Diez años después vemos el balón
nuevamente en el aire, y a la Sra. Ohzora gritando "¡Tsubasa!"
a un niño que con polo, short y chimpunes sale
de la casa a la que recién se están mudando,
mientras ella y los de la mudanza descargan las cosas
del camión. La Sra. Ohzora, con una caja en sus
manos, sólo alcanza a ver que sale corriendo
con su balón para perderse de vista tras voltear
la esquina. La madre, enojada al principio, se calma
mientras recuerda el día en que su niño
estaba a punto de ser atropellado: si se salvó
fue porque se aferró al balón, el cual
recibió todo el impacto, y el niño cayó
ileso a un lado de la acera sin soltar para nada su
pelota. La señora Ohzora, al verlo ahora saludable
y fuerte, concluye que definitivamente su hijo nació
para el fútbol. Contento de estar en un nuevo
distrito, Tsubasa llega con su balón a un campo
de fútbol, donde escucha a unas niñas
hablar de la rivalidad entre los colegios locales Nankatsu
y Shutetsu por ver quién se queda como dueño
de la cancha. Tsubasa se queda por curiosidad, y escucha
a un chico más alto que él, llamado Wakabayashi,
líder del Shutetsu, retar a los del Nankatsu.
El reto consiste en que a menos que lo derroten haciéndole
un gol con cualquier tipo de bola, el campo será
sólo del Shutetsu, y el Nankatsu no tendrá
derecho a poner un solo pie en dicho terreno. Wakabayashi
se pone en el arco y espera, los del Nankatsu, liderados
por Ryou Ishizaki, aceptan. Entonces uno de rugby es
el primero en probar, pero a pesar de patear con toda
su fuerza, ve con desilusión cómo el balón
es rechazado con las justas por una patada del guardameta.
Viene luego el representante del handball (balonmano),
quien tras arrojar la bola hacia el arco, ve al arquero
atraparla con ambas manos en un salto seguro, cayendo
a su vez la bandana de la frente del asombrado jugador
de balonmano. Tsubasa observa asombrado cómo
ahora viene un jugador de béisbol para retar
al insolente portero, quien simplemente sonríe
en son de burla.
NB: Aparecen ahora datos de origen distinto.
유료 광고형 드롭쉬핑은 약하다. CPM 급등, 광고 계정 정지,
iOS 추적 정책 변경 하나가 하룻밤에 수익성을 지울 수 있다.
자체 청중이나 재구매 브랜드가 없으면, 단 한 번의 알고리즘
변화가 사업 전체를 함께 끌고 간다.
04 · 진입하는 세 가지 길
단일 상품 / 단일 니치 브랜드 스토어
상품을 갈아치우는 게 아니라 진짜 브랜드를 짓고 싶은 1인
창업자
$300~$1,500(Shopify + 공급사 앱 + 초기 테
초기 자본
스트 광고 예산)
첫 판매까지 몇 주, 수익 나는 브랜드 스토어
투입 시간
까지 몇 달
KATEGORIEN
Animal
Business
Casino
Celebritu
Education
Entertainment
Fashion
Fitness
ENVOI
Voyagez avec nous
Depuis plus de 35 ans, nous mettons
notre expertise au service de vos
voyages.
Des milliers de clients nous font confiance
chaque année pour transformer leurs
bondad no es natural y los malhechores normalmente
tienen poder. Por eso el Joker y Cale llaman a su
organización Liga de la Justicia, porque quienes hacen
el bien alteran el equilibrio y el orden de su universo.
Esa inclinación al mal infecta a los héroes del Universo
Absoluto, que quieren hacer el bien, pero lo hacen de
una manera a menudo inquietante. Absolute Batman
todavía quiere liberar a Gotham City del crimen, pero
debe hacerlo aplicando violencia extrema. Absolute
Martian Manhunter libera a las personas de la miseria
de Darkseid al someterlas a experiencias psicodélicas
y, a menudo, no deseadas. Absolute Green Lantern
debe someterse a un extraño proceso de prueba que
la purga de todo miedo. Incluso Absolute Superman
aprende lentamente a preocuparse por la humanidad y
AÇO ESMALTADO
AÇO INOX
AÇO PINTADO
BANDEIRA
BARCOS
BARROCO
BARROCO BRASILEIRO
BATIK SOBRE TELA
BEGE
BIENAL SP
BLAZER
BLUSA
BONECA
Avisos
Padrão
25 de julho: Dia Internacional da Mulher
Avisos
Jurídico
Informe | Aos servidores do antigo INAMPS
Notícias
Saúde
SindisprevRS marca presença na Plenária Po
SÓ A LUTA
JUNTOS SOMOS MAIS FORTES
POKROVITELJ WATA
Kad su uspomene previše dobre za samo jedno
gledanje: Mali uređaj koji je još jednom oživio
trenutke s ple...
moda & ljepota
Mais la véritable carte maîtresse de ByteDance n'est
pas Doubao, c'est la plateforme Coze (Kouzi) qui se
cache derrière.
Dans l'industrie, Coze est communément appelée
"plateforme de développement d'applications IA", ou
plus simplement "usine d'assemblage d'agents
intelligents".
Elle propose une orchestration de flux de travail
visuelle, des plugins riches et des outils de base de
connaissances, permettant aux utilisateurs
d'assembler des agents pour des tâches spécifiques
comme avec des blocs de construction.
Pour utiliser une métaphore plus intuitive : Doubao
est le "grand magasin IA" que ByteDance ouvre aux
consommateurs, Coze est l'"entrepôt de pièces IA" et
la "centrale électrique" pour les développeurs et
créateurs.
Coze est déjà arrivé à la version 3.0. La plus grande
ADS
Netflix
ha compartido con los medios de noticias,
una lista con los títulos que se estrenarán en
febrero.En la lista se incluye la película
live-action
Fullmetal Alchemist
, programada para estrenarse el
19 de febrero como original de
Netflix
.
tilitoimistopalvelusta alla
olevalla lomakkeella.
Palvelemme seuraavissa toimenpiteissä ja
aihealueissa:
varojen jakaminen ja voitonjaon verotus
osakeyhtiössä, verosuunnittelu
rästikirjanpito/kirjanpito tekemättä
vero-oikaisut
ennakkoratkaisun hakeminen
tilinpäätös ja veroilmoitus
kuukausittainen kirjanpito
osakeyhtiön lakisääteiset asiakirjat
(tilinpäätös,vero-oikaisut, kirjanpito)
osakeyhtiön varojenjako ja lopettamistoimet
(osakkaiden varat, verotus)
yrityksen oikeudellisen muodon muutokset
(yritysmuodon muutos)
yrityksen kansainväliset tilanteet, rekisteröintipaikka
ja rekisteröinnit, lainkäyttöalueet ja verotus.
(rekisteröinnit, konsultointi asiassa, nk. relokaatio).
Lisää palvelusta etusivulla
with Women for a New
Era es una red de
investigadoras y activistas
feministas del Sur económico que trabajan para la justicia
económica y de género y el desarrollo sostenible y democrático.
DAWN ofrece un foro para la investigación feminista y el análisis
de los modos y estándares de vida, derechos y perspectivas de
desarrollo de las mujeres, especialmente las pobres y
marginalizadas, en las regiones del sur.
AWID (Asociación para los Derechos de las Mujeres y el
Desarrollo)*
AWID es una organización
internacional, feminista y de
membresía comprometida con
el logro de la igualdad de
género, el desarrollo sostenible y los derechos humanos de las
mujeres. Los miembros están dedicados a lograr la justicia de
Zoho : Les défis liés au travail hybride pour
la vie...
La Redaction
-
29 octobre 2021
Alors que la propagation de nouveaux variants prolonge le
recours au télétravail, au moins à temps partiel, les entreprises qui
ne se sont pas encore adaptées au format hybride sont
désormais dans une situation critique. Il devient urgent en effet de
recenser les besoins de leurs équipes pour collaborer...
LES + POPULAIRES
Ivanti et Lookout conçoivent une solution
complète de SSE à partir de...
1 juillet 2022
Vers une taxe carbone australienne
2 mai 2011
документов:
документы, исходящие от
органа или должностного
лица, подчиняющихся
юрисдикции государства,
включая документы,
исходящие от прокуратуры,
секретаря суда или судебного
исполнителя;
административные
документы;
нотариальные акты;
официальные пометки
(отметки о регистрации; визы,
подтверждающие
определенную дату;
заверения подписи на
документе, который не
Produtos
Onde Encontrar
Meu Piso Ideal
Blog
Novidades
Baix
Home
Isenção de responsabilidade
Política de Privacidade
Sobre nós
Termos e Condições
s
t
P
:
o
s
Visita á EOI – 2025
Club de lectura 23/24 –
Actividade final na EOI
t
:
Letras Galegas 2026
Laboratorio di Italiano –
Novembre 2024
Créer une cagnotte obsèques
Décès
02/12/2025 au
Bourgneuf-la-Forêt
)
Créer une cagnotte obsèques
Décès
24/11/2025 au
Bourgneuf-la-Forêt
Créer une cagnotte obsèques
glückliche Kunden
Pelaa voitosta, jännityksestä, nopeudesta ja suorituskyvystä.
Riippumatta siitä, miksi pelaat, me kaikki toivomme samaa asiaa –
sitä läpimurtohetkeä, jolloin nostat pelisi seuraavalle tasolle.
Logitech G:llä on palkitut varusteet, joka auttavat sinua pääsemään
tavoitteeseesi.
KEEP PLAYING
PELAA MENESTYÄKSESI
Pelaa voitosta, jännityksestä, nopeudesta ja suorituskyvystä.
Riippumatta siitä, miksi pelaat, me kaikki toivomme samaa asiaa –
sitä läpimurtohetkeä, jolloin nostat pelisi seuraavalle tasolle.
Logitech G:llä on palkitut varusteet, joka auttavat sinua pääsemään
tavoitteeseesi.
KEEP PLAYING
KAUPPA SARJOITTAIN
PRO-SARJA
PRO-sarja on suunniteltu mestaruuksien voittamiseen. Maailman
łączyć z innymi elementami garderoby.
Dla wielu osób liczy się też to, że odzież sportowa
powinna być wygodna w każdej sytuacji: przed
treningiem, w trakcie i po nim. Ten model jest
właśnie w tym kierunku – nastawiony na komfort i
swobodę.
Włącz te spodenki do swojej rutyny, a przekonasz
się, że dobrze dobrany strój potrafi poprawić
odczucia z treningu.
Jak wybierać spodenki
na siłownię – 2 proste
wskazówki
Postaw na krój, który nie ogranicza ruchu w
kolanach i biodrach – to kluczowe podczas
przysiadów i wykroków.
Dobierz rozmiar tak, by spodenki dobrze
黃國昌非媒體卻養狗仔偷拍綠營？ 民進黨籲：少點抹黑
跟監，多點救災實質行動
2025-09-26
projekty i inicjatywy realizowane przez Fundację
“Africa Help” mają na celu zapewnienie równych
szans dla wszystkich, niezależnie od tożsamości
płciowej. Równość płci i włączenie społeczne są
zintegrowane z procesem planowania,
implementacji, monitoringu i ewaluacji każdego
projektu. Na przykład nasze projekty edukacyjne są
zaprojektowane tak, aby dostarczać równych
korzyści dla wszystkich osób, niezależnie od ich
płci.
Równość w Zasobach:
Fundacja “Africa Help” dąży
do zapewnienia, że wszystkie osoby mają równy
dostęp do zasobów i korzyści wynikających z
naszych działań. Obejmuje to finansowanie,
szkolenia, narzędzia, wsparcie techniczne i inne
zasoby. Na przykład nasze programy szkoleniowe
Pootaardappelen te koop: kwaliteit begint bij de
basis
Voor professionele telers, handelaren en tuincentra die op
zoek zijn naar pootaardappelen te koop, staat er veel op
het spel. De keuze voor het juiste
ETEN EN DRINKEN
Todo el Nankatsu anima al lanzador
a que lance su bola, pero al hacerlo el asombro es aun
mayor que antes, pues ven a su oponente atrapando la
bola con su mano izquierda sin apenas moverse. Sin que
a los del Nankatsu les queden más dudas sobre
la superioridad del retador, éstos simplemente
se baten en retirada, quedando sólo Ryou Ishizaki.
Entonces Tsubasa se le acerca y le dice que él
sí puede vencer al invencible arquero. Después
de lo que ha sido testigo, Ryou no le cree, sorprendiéndose
de la seguridad del recién llegado, cuyo nombre
desconoce. Entonces le muestra una enorme mansión
desde lo alto de una colina, y le dice que ésa
es la casa del portero, al cual un pequeñín
como él nunca va a poder superar. Pero luego
se da cuenta que Tsubasa no sólo no lo escucha,
sino que va a tratar de hacer que, a pesar de la enorme
distancia, la bola llegue de una patada a la mansión.